Actually it is totally unsuitable for a stable rolling release.
A rolling release, as most mean it these days, is a stable release -
with testing and development repos (rawhide is just the latter).
A key point of a rolling release is that it offers a continuous series
of smaller changes rather than 1 big change every 6 -9 months (or 2
years in case of enterprise).
Once you've installed a rolling release there are no more 'big
annoying upgrades' ... really ideal for servers and brilliant for the
desktop.
For the enterprise - many may prefer quarterly updates rather than
huge updates every few years.
Further, for those bigger changes (initd, gnome-shell whatever) - one
only has to deal with a single thing changing - which can easily be
backed out if its a problem (think systemd) - and not the compound
impact of multiple large changes.
In my view, a rolling release model is the way forward - for foss and
enterprise both.
It is the standard model for much if not most software devel in the
commercial world - as well as the linux kernel, mozilla, google chrome etc).

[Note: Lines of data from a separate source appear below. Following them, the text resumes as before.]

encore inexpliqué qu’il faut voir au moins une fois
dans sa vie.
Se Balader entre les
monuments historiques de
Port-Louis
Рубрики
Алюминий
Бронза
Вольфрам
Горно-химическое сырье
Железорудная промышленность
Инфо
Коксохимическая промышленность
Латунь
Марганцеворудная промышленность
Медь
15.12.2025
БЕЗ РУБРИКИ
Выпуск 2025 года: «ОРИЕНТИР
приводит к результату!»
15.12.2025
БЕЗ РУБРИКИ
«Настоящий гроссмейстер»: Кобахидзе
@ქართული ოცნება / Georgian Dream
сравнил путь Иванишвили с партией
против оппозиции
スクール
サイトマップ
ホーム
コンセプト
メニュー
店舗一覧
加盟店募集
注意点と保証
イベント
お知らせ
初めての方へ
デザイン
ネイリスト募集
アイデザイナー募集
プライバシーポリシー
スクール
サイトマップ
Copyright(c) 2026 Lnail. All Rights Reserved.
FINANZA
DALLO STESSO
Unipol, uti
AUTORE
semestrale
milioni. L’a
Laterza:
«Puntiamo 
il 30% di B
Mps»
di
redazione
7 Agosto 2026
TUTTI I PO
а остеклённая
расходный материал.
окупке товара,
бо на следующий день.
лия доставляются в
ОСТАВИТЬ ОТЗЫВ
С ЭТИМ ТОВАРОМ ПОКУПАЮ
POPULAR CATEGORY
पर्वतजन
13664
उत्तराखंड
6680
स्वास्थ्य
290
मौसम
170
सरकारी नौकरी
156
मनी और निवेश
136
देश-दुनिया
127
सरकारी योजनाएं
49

It makes a lot of sense ... and offers a great business opportunity on
the enterprise side as well - switching to a rolling release model for
fedora could be a really huge win.
imho of course :-
Fedora suffers an additional problem it seems - not only are there
large changes as part of many releases, but lately some of them
immediately stop being supported until the 'next big release' - which
makes fedora far less reliable and desirable - examples of this are
systemd and pulse audio - there may be others.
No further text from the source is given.